The question of whether bilateral RCC reflects metastatic disease remains unclear. The differentiation of bilateral primary RCC from unilateral RCC with contralateral renal metastasis can be difficult when the tumour histology is the same. According to histological guidelines proposed by Hyman et al., the tumours should preferably occur simultaneously, there should be only one tumour in each kidney, each tumour should show at least partial encapsulation, and the basic histology should be different in each kidney. These guidelines are not meaningful in most cases because only half of patients with bilateral tumours have synchronous disease, multifocality is very frequent, and in most cases both tumours have the same histological type. However, genetic analysis of the tumour might be helpful to differentiate metastatic disease from a primary tumour [15–17]. The low incidence of patients presenting with concomitant metastasis, the low incidence of cancer-specific deaths, and the equivalent survival to unilateral cases are arguments against the idea that bilateral synchronous RCC represents metastatic disease. Of course, a multifocal tumour could reflect diffuse metastases, but multifocality by itself did not influence survival. We conclude that nonmetastatic synchronous bilateral RCC does not reflect a primary RCC with contralateral renal metastases.

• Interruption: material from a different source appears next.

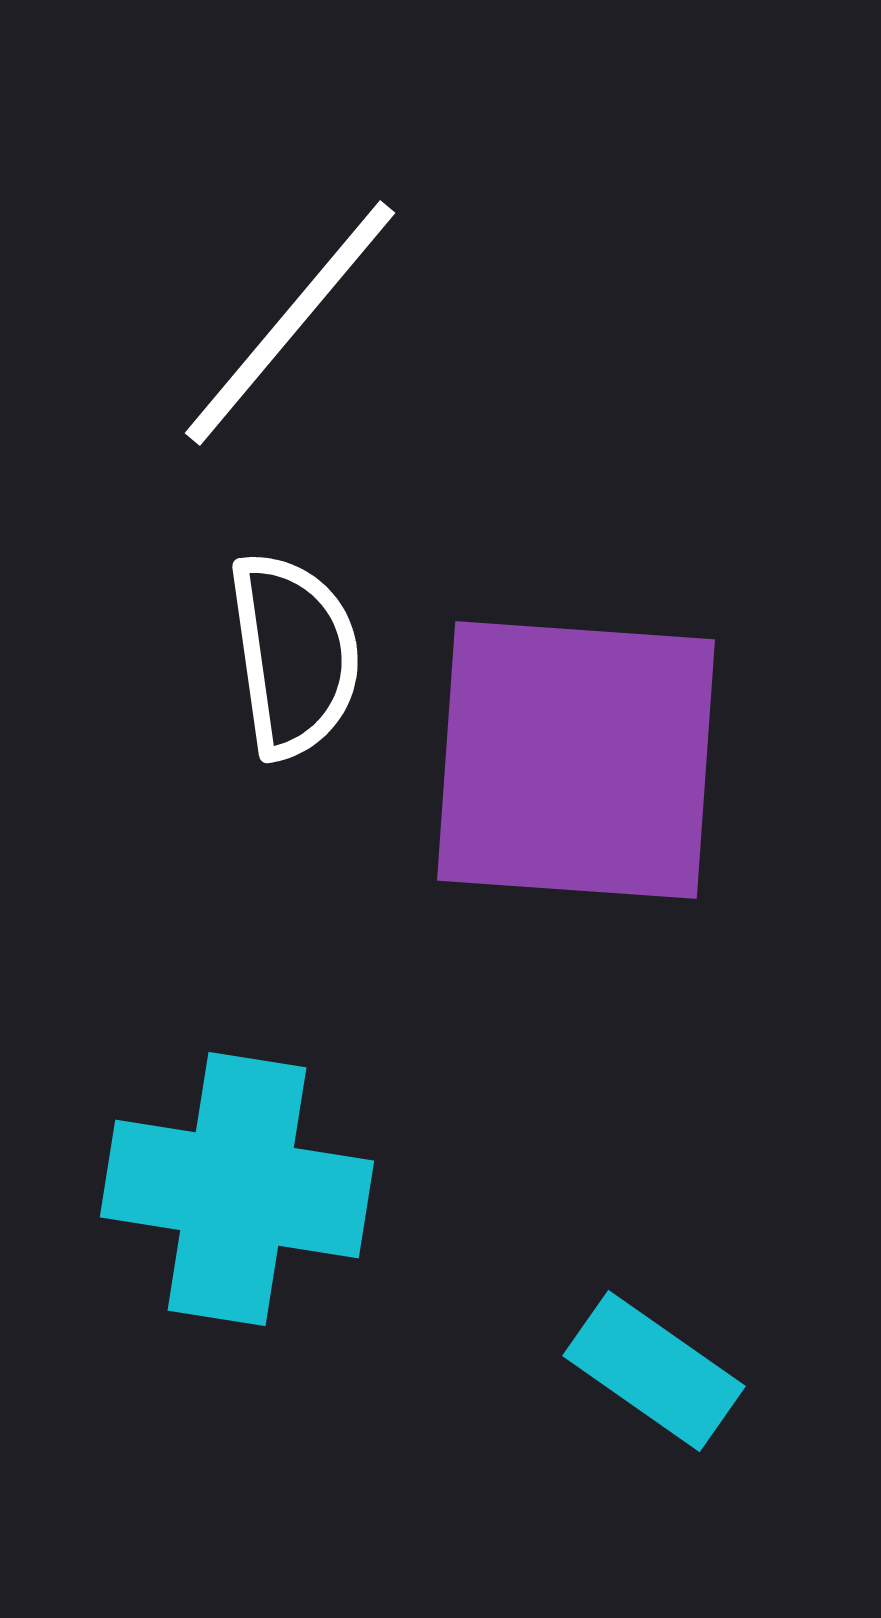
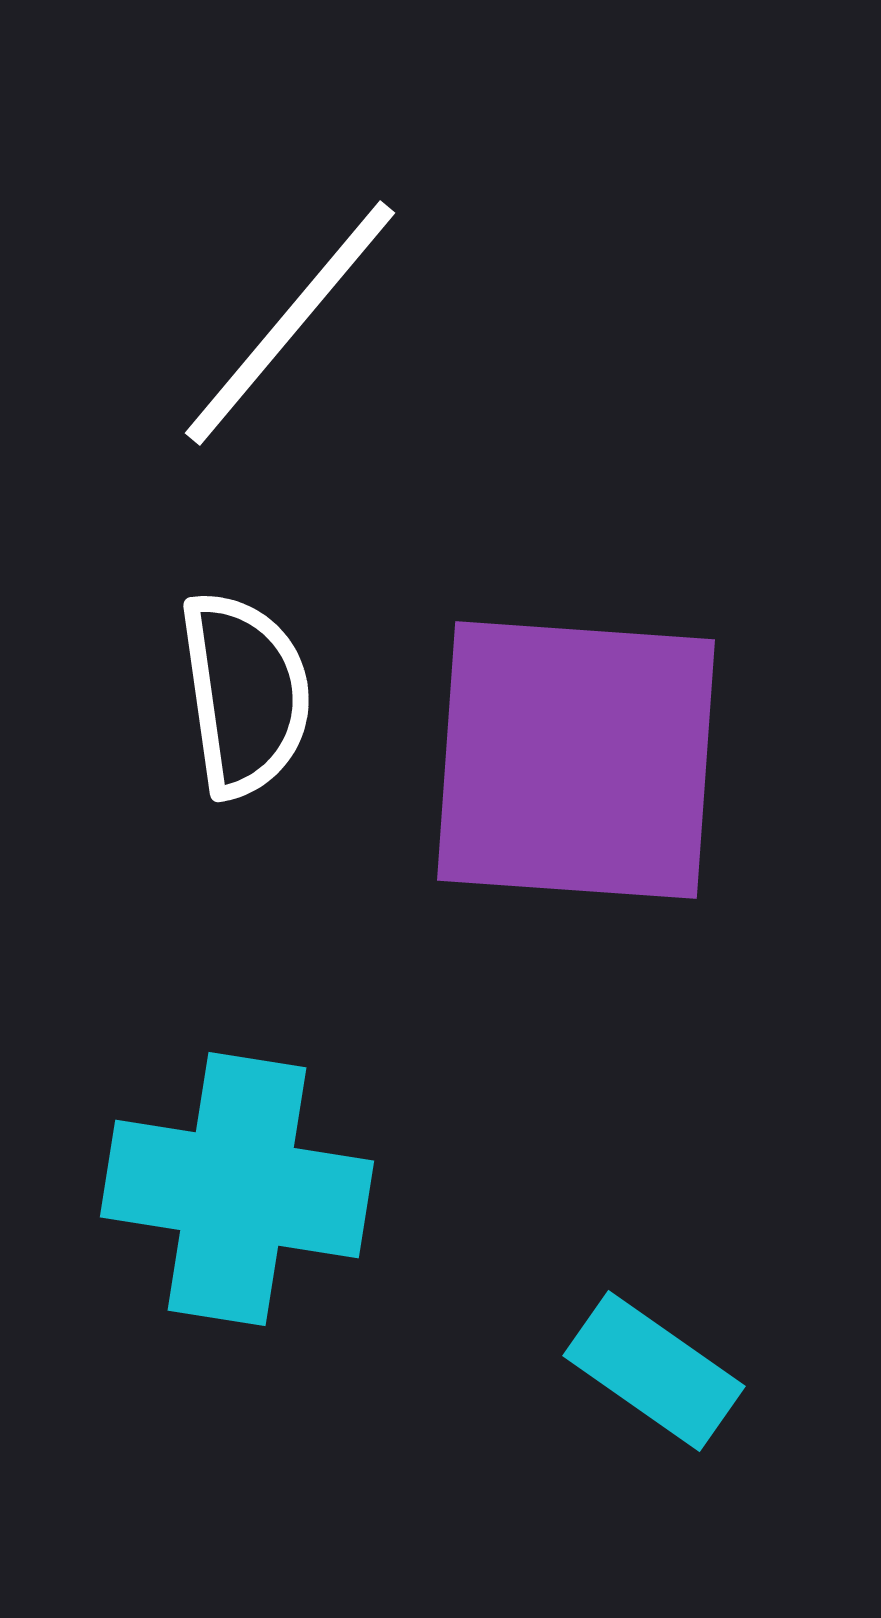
white semicircle: moved 49 px left, 39 px down
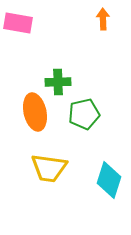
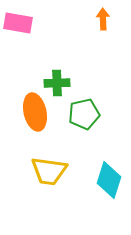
green cross: moved 1 px left, 1 px down
yellow trapezoid: moved 3 px down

The present study has some limitations; conclusions drawn from a retrospective study are always limited, and all participating academic centres are large tertiary referral centres. Thus, the patient composition could differ from that in other hospitals. Finally, the incidence of multifocality might be under-reported, because microscopic multifocality might be undetected during NSS. Despite this possible under-reporting, we think that it is evident that multifocality is the pathological landmark in nonmetastatic synchronous bilateral RCC.
In conclusion, patients with nonmetastatic synchronous bilateral RCC and nonmetastatic unilateral RCC have a similar prognosis. The frequency of familial history for RCC (VHL disease or familial RCC) is significantly greater in bilateral synchronous than in unilateral RCC. The significant pathological findings in synchronous bilateral RCC are papillary subtype and multifocality.